Replacement Theology and The Jew and Gentile Distinction #17
As we have seen, one of the fundamental tenets of Dispensationalism is that God made distinctive, exclusive promises to Israel and the Gentiles were not part of those promises. Thomas Ice and Timothy Demy say: “Dispensational premillennialists hold that Israel and the church are two separate and distinct entities throughout all of history, including the millennium.” (Prophecy Watch, 1998, 241). Likewise, Ryrie says “The Old Testament does predict Gentile blessing for the millennial period (Isaiah 61:5-6; 2:1-4) but the specific blessings do not include equality with the Jews as is true today in the Body of Christ.
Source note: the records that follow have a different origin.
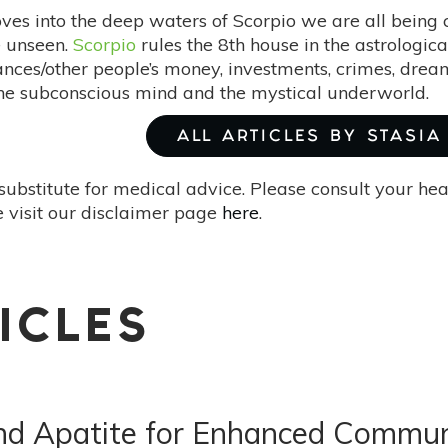
ves into the deep waters of Scorpio we are all being c
e unseen.
Scorpio
rules the 8th house in the astrologica
ances/other people’s money, investments, crimes, dream
he subconscious mind and the mystical underworld.
ALL ARTICLES BY STASIA
substitute for medical advice. Please consult your he
 visit our disclaimer page
here
.
ICLES
 and Apatite for Enhanced Commun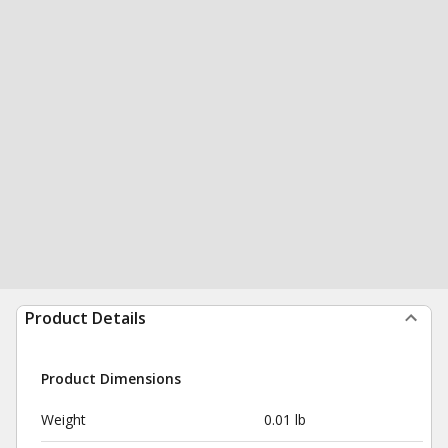
Product Details
Product Dimensions
Weight
0.01 lb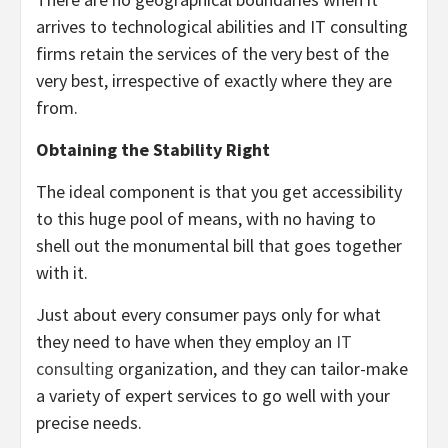
arrives to technological abilities and IT consulting
firms retain the services of the very best of the
very best, irrespective of exactly where they are
from.
Obtaining the Stability Right
The ideal component is that you get accessibility
to this huge pool of means, with no having to
shell out the monumental bill that goes together
with it.
Just about every consumer pays only for what
they need to have when they employ an
IT
consulting
organization, and they can tailor-make
a variety of expert services to go well with your
precise needs.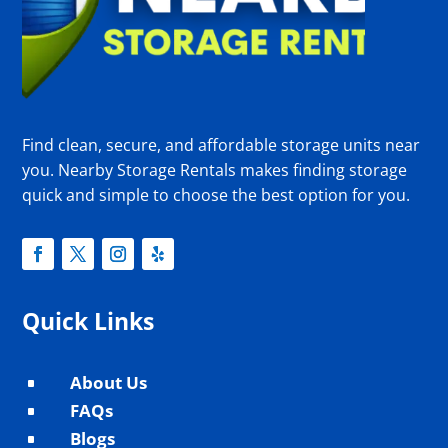
Find clean, secure, and affordable storage units near
you. Nearby Storage Rentals makes finding storage
quick and simple to choose the best option for you.
Quick Links
About Us
^
FAQs
^
Blogs
^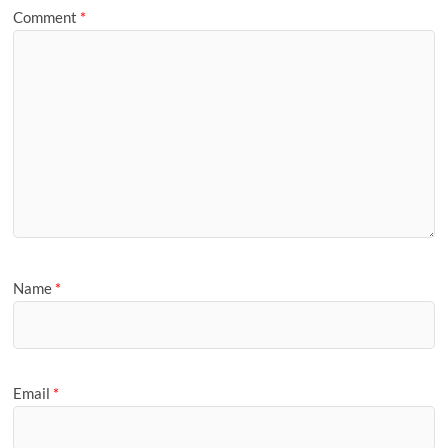
Comment
*
Name
*
Email
*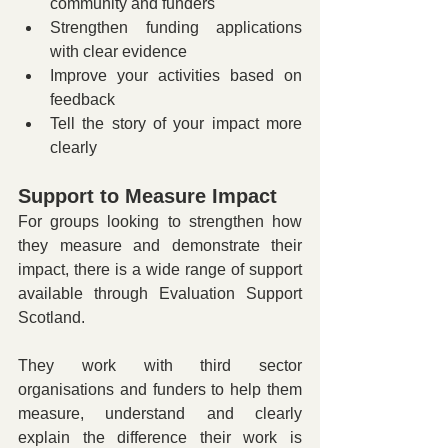
community and funders
Strengthen funding applications 
with clear evidence
Improve your activities based on 
feedback
Tell the story of your impact more 
clearly
Support to Measure Impact 
For groups looking to strengthen how 
they measure and demonstrate their 
impact, there is a wide range of support 
available through Evaluation Support 
Scotland.
They work with third sector 
organisations and funders to help them 
measure, understand and clearly 
explain the difference their work is 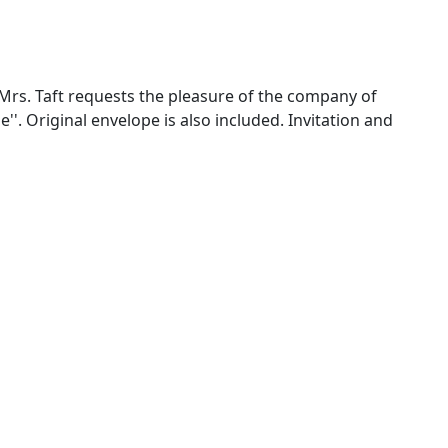
 ''Mrs. Taft requests the pleasure of the company of
'. Original envelope is also included. Invitation and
Great blessing is promised Gentiles in the predictions of the Old Testament, but not on the basis of equality with the Jews.” (Charles Ryrie, Dispensationalism Today, (Chicago, Moody Press, 1965)134. He says, in agreement with most Dispensationalists, that the church was not predicted or even known in the OT: “It was something unknown in the Old Testament times; it is a distinct entity in the present age” (p. 135). Ryrie argues that throughout the NT, the church and Israel are contrasted and thus claims “The church does not rob Israel of her blessings. The term Israel continues to be used for the natural (not spiritual) descendants after the church was instituted, and is not equated with the Church” (138).
To say that this distinction is critical for Dispensationalism is a huge understatement.
In fact, if this so-called eternal distinction is not true, Dispensationalism is false.
If God predicted that Israel’s promises were inclusive of the Gentiles, Dispensationalism is false.
If God always intended for Gentiles to be equal partakers of Israel’s promises, then Dispensationalism is false and the pejorative term “Replacement Theology” is shown to be an inappropriate and false label. So, let’s take a closer look at the idea that the Gentiles were never to be part of the promises that God made to Israel.
Replacement Theology and Jew Gentile Distinctions – True or False?
Ryrie is correct that in the NT the writers do, most of the time, when speaking of Israel, refer to Old Covenant, “ethnic” Israel. I actually believe that it is a major flaw in the non-Dispensational world, in critiques of Dispensationalism, to claim that NT references to Israel are descriptions of the church! Ryrie is also correct that the NT no where teaches that the church was “robbing” Israel of her blessings or her promises. However…
1. Dispensationalists, such as Ryrie, Ice, LaHaye, Hagee, etc. are flat wrong in denying that the church was unknown, not foretold and not predicted in the Old Testament. We have already proven this beyond dispute, so there is no need to reiterate those points here. Just keep in mind that Paul said that he preached the mystery of God (Jew and Gentile equality in the body of Christ) from the Old Covenant prophets (Romans 16:25-26). If therefore, the OT prophets did not predict Jew and Gentile equality in the one body of Christ, this means that Paul was perverting the Old Covenant prophecies. This is truly a critical point in which the Dispensationalists are at total odds with scripture. It completely falsifies the charge of Replacement Theology.
2. The NT writers were emphatic and clear that they were living in the days foretold by the OT prophets, and that those prophecies were being – or were about to be – fulfilled in their generation (Acts 3:21-24).
3. The NT writers are equally clear that those OT prophecies were being fulfilled in the body of Christ. Paul said, in words too clear to deny, that the promise of the restoration of Israel and “the earth” was being fulfilled in the body of Christ (Isaiah 49:6f / 2 Corinthians 6:1-3). They were being fulfilled spiritually (1 Peter 1:9-2:10). See again our discussion of 1 Peter above.
4. As we have seen, there were some promises – the literal land promises – that were given exclusively to Israel. (It should be noted, however, and this is very important, that even foreigners could become “as a native of the land ” by being circumcised and obeying Torah, thus demonstrating that the inheritance was never strictly and solely based on blood – Exodus 12:48 / Number 9:14). As we have seen, those exclusive, limited land promises were in fact fulfilled. Those promises were also conditional, as demonstrated above.
5. This next point is absolutely critical: The “greater” Abrahamic land promise, that he would “inherit the world” (Romans 4:13) was in fact always – in the mind of YHVH – intended to be fulfilled spiritually in Christ and his church– where there is no Jew or Gentile distinction!
We will flesh out this last point in our next installment. For now, it is sufficient to see and to say that the charge of Replacement Theology is wrong.